Но, вероятно, сила жизни в ней все-таки не иссякла. Во всяком случае, в Москва-реку Серафима не бросилась. Правда, только оттого, может, что стоило ей оказаться на улице, как у нее начали подкашиваться ноги и она чуть не упала. Голова кружилась тоже, но это, наверное, из-за острого, очень сильного запаха сирени, зацветшей этой ночью по всей Москве одновременно.
Этот невыносимый запах – почему он всего какой-нибудь час назад, возле Большого театра, казался ей чудесным? – преследовал Серафиму все время, пока она, то и дело останавливаясь, чтобы не упасть, брела по Малой Молчановке к Собачьей площадке.
И у пустого фонтана, превращенного в клумбу, сиренью пахло тоже. Серафима упала на скамейку, закрыла глаза. Как будто бы это могло помочь ей не чувствовать невыносимого запаха.
А он становился все сильнее, сгущался в воздухе вместе с электричеством. Приближалась гроза, в ночной тишине катились по небу раскаты грома.

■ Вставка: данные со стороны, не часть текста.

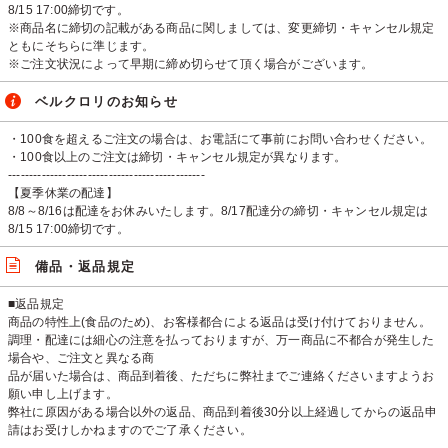
8/15 17:00締切です。
※商品名に締切の記載がある商品に関しましては、変更締切・キャンセル規定
ともにそちらに準じます。
※ご注文状況によって早期に締め切らせて頂く場合がございます。
ベルクロリのお知らせ
・100食を超えるご注文の場合は、お電話にて事前にお問い合わせください。
・100食以上のご注文は締切・キャンセル規定が異なります。
-----------------------------------------------
【夏季休業の配達】
8/8～8/16は配達をお休みいたします。8/17配達分の締切・キャンセル規定は
8/15 17:00締切です。
備品・返品規定
■返品規定
商品の特性上(⾷品のため)、お客様都合による返品は受け付けておりません。
調理・配達には細⼼の注意を払っておりますが、万⼀商品に不都合が発⽣した
場合や、ご注⽂と異なる商
品が届いた場合は、商品到着後、ただちに弊社までご連絡くださいますようお
願い申し上げます。
弊社に原因がある場合以外の返品、商品到着後30分以上経過してからの返品申
請はお受けしかねますのでご了承ください。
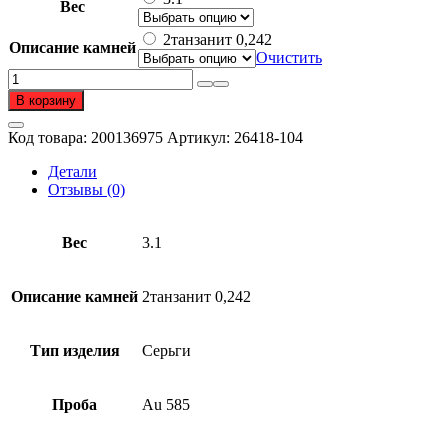
Вес
2танзанит 0,242
Описание камней
Очистить
Количество
товара
В корзину
Серьги
из
Код товара:
200136975
Артикул:
26418-104
золота
585
Детали
пробы
Отзывы (0)
с
танзанитом
Вес
3.1
Описание камней
2танзанит 0,242
Тип изделия
Серьги
Проба
Au 585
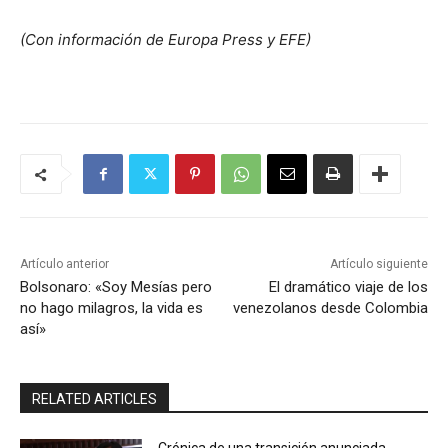
(Con información de Europa Press y EFE)
Artículo anterior
Artículo siguiente
Bolsonaro: «Soy Mesías pero
El dramático viaje de los
no hago milagros, la vida es
venezolanos desde Colombia
así»
RELATED ARTICLES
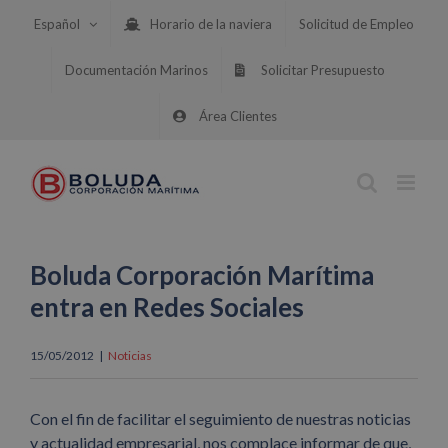
Saltar
Español
Horario de la naviera
Solicitud de Empleo
al
contenido
Documentación Marinos
Solicitar Presupuesto
Área Clientes
Boluda Corporación Marítima
entra en Redes Sociales
15/05/2012
|
Noticias
Con el fin de facilitar el seguimiento de nuestras noticias
y actualidad empresarial, nos complace informar de que,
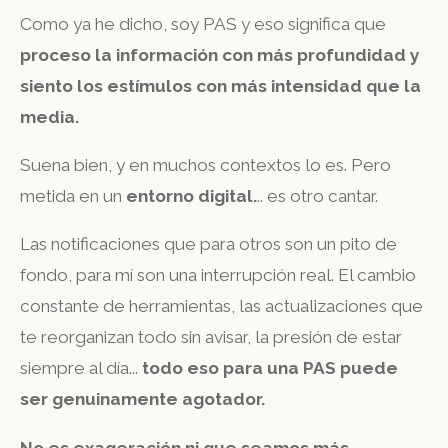
Como ya he dicho, soy PAS y eso significa que
proceso la información con más profundidad y
siento los estímulos con más intensidad que la
media.
Suena bien, y en muchos contextos lo es. Pero
metida en un
entorno digital.
.. es otro cantar.
Las notificaciones que para otros son un pito de
fondo, para mí son una interrupción real. El cambio
constante de herramientas, las actualizaciones que
te reorganizan todo sin avisar, la presión de estar
siempre al día...
todo eso para una PAS puede
ser genuinamente agotador.
No es exageración ni que seamos más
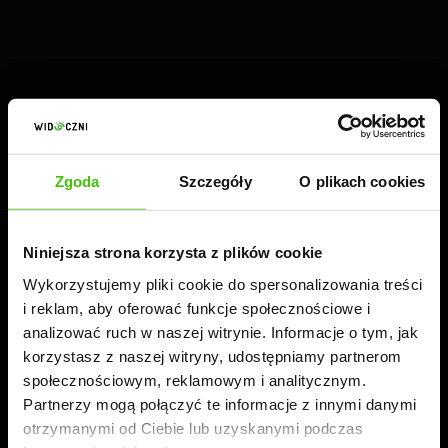
Pozycjonowanie
Zgoda
Szczegóły
O plikach cookies
Kampanie Reklamowe
Niniejsza strona korzysta z plików cookie
Wykorzystujemy pliki cookie do spersonalizowania treści
O nas
i reklam, aby oferować funkcje społecznościowe i
analizować ruch w naszej witrynie. Informacje o tym, jak
korzystasz z naszej witryny, udostępniamy partnerom
Skontaktuj się z nami
społecznościowym, reklamowym i analitycznym.
Partnerzy mogą połączyć te informacje z innymi danymi
otrzymanymi od Ciebie lub uzyskanymi podczas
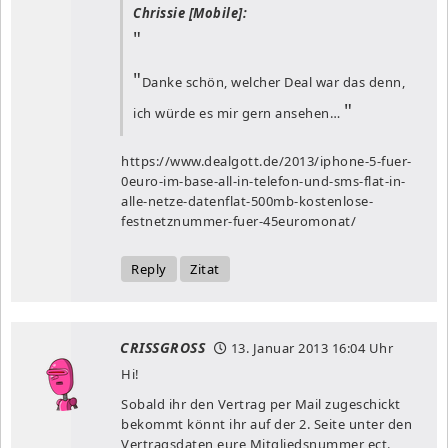
Chrissie [Mobile]:
Danke schön, welcher Deal war das denn,
ich würde es mir gern ansehen…
https://www.dealgott.de/2013/iphone-5-fuer-
0euro-im-base-all-in-telefon-und-sms-flat-in-
alle-netze-datenflat-500mb-kostenlose-
festnetznummer-fuer-45euromonat/
Reply
Zitat
CRISSGROSS
13. Januar 2013
16:04 Uhr
Hi!
Sobald ihr den Vertrag per Mail zugeschickt
bekommt könnt ihr auf der 2. Seite unter den
Vertragsdaten eure Mitgliedsnummer ect.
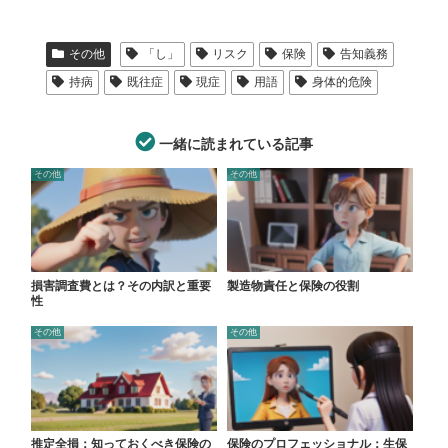
その他
「し」
リスク
保険
告知義務
持病
既往症
現症
用語
身体的危険
一緒に読まれている記事
その他
その他
損害調査費とは？その内訳と重要
製造物責任と保険の役割
性
その他
その他
推定全損：知っておくべき保険の
保険のプロフェッショナル：生保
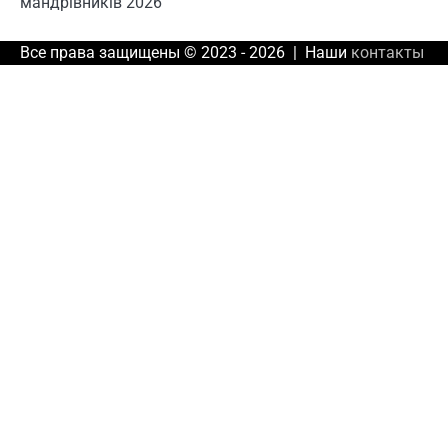
мандрівників 2026
Все права защищены © 2023 - 2026 | Наши
контакты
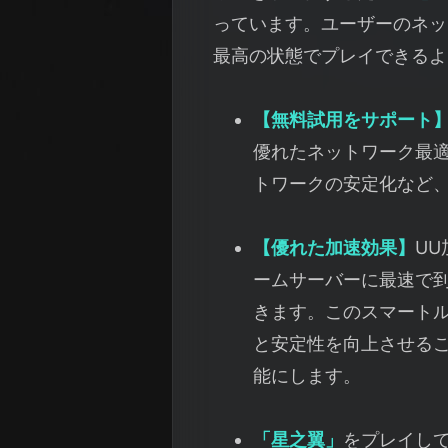
っています。ユーザーのネッ
最高の状態でプレイできるよ
【無料試用をサポート
優れたネットワーク最
トワークの安定化など
【優れた加速効果】
U
ームサーバーに最速で
きます。このスマート
と安定性を向上させる
能にします。
「星之翼」
をプレイし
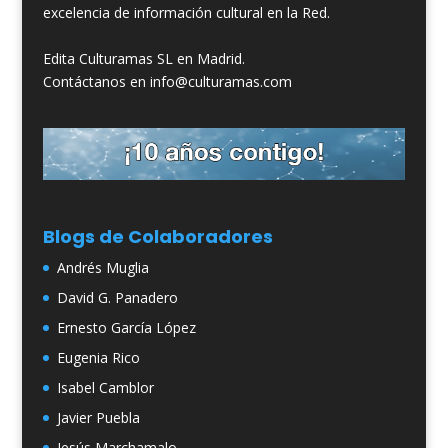
excelencia de información cultural en la Red.
Edita Culturamas SL en Madrid.
Contáctanos en info@culturamas.com
Blogs de Colaboradores
Andrés Muglia
David G. Panadero
Ernesto García López
Eugenia Rico
Isabel Camblor
Javier Puebla
Jesús Marchamalo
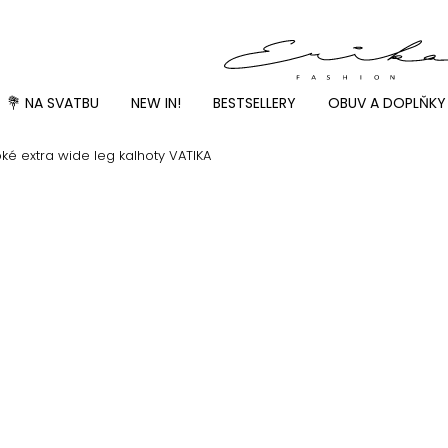
💐 NA SVATBU
NEW IN!
BESTSELLERY
OBUV A DOPLŇKY
ké extra wide leg kalhoty VATIKA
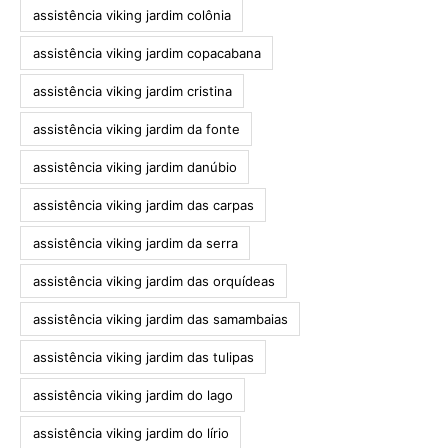
assistência viking jardim colônia
assistência viking jardim copacabana
assistência viking jardim cristina
assistência viking jardim da fonte
assistência viking jardim danúbio
assistência viking jardim das carpas
assistência viking jardim da serra
assistência viking jardim das orquídeas
assistência viking jardim das samambaias
assistência viking jardim das tulipas
assistência viking jardim do lago
assistência viking jardim do lírio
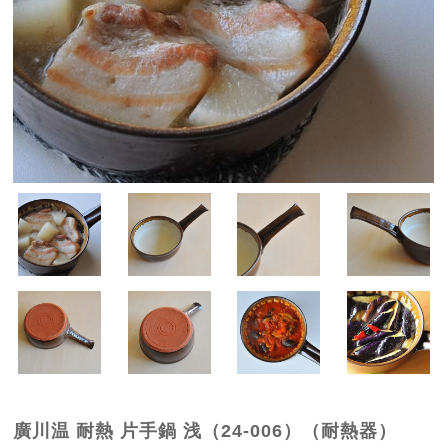
廣川温 耐熱 片手鍋 浅（24-006）（耐熱器）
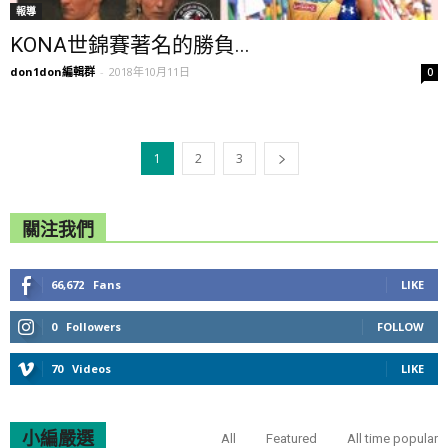
報導
KONA世錦賽著名的勝負...
don1don編輯群
-
2018年10月11日
0
1
2
3
關注我們
66,672
Fans
LIKE
0
Followers
FOLLOW
70
Videos
LIKE
小編嚴選
All
Featured
All time popular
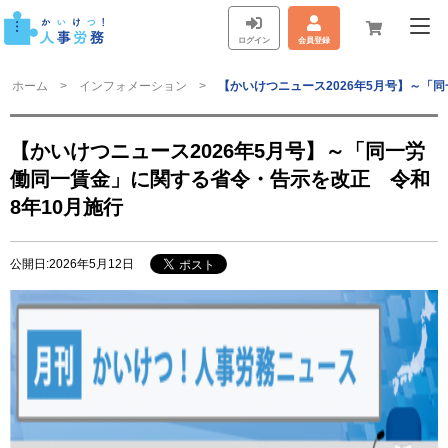
ログイン
会員登録
ホーム
インフォメーション
【かいけつニュース2026年5月号】～「
【かいけつニュース2026年5月号】～「同一労
働同一賃金」に関する省令・告示を改正 令和
8年10月施行
公開日:2026年5月12日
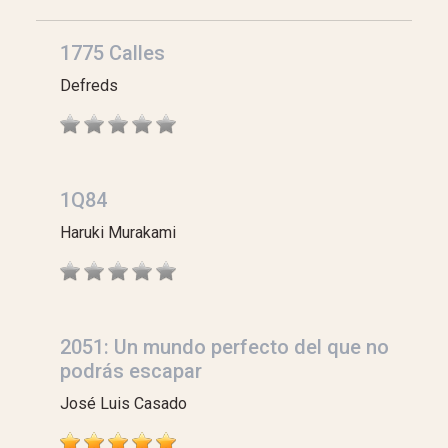
1775 Calles
Defreds
1Q84
Haruki Murakami
2051: Un mundo perfecto del que no
podrás escapar
José Luis Casado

Она открыла глаза, подняла голову. Небо было покрыто грозовыми облаками, в их разрыве то и дело сверкала яркая звезда, и не было в ее сверкании даже капли того ужаса, который был сейчас у Серафимы в душе.
Она переплела, сжала пальцы. Надо упокоиться. Немедленно. Успокоиться.
«Почему я решила, что его что-то ко мне привязывает? Потому что он ходил со мной в театр? Ну можно ли быть такой дурой! В шестнадцать лет и то было бы стыдно. Сколько лет Таисье, интересно? На вид и шестнадцать можно дать. О чем я думаю, зачем?! Мне нет до нее дела. И… Да, и до него нет дела тоже».